In other words, AI must become a component of the information system. Not an isolated experiment.
A Complete Value Chain
A successful AI project rarely relies on a single element. It relies on a complete chain: business use cases, data, context, model, security, integration, user experience, value measurement. The model is an important piece. But it is just one piece. Value emerges when the whole operates as a coherent system.

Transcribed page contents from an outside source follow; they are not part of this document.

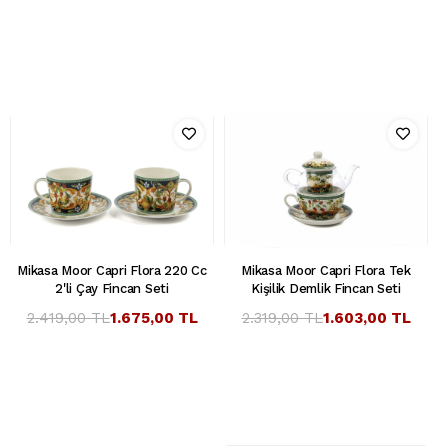
Mikasa Moor Capri Flora 220 Cc
Mikasa Moor Capri Flora Tek
2'li Çay Fincan Seti
Kişilik Demlik Fincan Seti
2.419,00 TL
1.675,00 TL
2.319,00 TL
1.603,00 TL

This is why the most mature organizations do not just ask which model to use. They build a platform, a method, and governance capable of replicating AI use cases at scale. They shift from a demonstration logic to a product logic. From an experimentation logic to an industrialization logic. From a technological fascination logic to a business impact logic.
Choosing the Model Last
The choice of the model should be a consequence of needs, not a starting assumption. If the use case requires complex reasoning, the choice will be different. If it demands low latency, the choice will be different. If it deals with sensitive data, the choice will be different. If it requires a private deployment, the choice will be different. If it needs to be highly specialized, the choice will be different. If it must optimize costs, the choice will be different.
The right model therefore depends on the context. There is no universally best model. There is a model suited to a use case, a risk, a budget, an architecture, and a business strategy.
Conclusion: Start with Value
Starting an AI project by choosing a model is like starting a digital transformation project by choosing a technical framework. It is sometimes necessary. But that is not where success lies. The real question is not: "What model are we going to use?" The real question is: "What capability do we want to create for the business?"
A capability to make better decisions, to produce better, to serve customers better, to reduce complexity, to accelerate teams, to ensure reliable operations, to transform the employee experience, to create new services.
AI is not a model project. It is a project of value, data, architecture, trust, and adoption. And that is precisely why the first question should never be: "Which model to choose?" but rather: "What problem do we want to solve, with what level of trust, and how are we going to move from experimentation to real impact?"